Your output should be everything below from the line containing "omers imagine experiences, increasing" down to the line containing "Please see the", both ends included, copied exactly, with pictures left out.

-*-*-

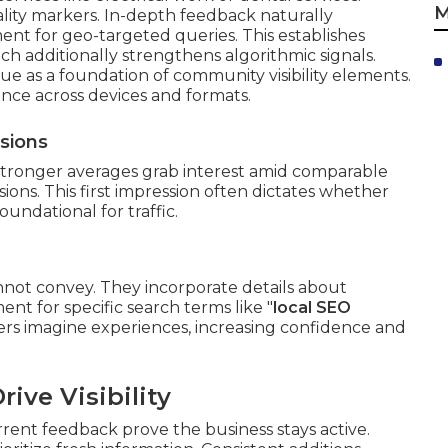
M
lity markers. In-depth feedback naturally
ent for geo-targeted queries. This establishes
h additionally strengthens algorithmic signals.
ue as a foundation of community visibility elements.
nce across devices and formats.
ssions
 Stronger averages grab interest amid comparable
isions. This first impression often dictates whether
oundational for traffic.
not convey. They incorporate details about
nt for specific search terms like "
local SEO
omers imagine experiences, increasing confidence and
ive Visibility
rrent feedback prove the business stays active.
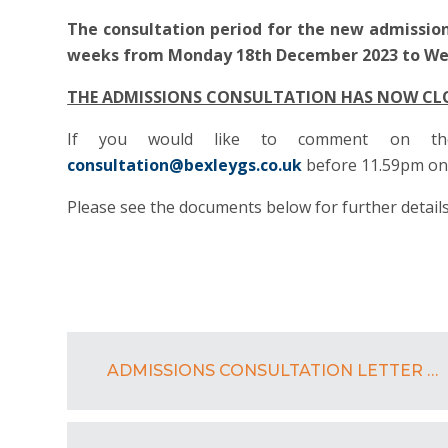
The consultation period for the new admission
weeks from Monday 18th December 2023 to Wed
THE ADMISSIONS CONSULTATION HAS NOW CL
If you would like to comment on the
consultation@bexleygs.co.uk
before 11.59pm on 
Please see the documents below for further details
ADMISSIONS CONSULTATION LETTER BGS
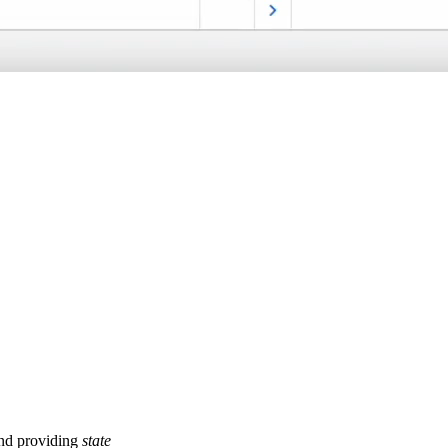
and providing
state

-*-*-

#### [EXERCISE OUTPUT]
omers imagine experiences, increasing confidence and
ive Visibility
rrent feedback prove the business stays active.
The consultation period for the new admission
weeks from Monday 18th December 2023 to Wed
THE ADMISSIONS CONSULTATION HAS NOW CL
If you would like to comment on the
consultation@bexleygs.co.uk
before 11.59pm on 
Please see the documents below for further details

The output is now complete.